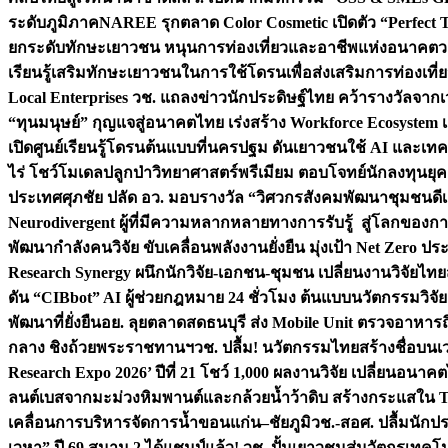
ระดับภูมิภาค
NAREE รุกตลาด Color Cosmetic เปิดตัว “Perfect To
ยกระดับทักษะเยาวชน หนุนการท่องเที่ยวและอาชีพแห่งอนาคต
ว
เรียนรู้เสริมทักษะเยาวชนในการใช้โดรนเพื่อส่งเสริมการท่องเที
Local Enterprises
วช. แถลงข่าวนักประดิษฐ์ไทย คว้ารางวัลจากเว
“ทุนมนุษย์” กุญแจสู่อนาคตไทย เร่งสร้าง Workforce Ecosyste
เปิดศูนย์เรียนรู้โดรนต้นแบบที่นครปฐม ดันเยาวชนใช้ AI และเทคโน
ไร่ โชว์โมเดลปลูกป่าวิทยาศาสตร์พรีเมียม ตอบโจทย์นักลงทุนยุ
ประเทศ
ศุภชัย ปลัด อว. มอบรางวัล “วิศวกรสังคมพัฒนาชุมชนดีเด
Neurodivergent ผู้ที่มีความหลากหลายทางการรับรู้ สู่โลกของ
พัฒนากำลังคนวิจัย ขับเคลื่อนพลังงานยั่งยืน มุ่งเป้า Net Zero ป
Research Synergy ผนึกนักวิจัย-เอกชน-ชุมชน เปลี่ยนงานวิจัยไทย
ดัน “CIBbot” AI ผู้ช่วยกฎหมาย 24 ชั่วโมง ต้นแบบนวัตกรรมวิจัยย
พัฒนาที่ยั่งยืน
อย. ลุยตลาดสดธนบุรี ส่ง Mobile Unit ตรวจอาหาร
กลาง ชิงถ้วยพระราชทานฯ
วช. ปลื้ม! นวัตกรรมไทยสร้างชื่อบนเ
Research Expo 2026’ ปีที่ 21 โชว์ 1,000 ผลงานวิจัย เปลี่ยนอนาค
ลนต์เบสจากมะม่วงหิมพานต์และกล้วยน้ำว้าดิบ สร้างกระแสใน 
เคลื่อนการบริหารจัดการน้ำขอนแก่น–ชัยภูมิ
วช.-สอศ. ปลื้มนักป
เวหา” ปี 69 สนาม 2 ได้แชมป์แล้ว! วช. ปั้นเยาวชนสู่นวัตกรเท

********

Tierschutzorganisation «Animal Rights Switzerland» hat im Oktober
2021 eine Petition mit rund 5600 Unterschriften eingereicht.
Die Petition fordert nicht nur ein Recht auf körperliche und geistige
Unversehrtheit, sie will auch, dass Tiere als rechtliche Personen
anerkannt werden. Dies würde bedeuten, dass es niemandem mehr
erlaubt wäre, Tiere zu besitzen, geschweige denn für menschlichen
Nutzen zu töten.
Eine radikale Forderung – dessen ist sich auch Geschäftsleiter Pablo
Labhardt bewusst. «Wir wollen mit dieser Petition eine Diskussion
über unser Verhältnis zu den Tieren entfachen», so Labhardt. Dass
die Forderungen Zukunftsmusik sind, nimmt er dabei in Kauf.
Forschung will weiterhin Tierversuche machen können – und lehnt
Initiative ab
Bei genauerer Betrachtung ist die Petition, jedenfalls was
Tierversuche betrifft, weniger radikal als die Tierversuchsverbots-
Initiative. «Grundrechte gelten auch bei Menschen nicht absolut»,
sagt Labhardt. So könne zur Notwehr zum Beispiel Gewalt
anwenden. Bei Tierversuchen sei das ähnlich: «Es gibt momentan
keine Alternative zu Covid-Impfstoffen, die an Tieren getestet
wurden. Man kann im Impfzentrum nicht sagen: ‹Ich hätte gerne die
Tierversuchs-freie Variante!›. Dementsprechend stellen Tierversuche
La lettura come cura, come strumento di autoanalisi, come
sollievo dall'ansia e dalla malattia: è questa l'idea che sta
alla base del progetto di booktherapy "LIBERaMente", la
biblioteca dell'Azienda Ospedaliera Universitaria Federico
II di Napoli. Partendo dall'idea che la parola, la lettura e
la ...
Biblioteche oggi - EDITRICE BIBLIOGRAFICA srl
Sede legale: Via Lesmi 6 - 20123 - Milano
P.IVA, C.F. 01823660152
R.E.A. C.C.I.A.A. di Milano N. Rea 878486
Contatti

********

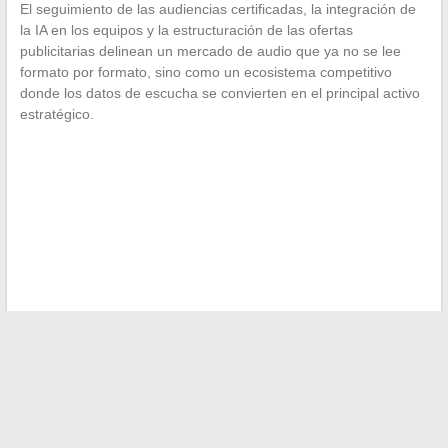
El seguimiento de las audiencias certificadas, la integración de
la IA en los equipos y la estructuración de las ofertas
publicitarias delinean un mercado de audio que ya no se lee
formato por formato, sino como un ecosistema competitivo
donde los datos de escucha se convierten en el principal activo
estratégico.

********

WHAT YOU WILL DO: Search the data for "lettura". Copy every matching line.

TASK RESULT:
La lettura come cura, come strumento di autoanalisi, come
II di Napoli. Partendo dall'idea che la parola, la lettura e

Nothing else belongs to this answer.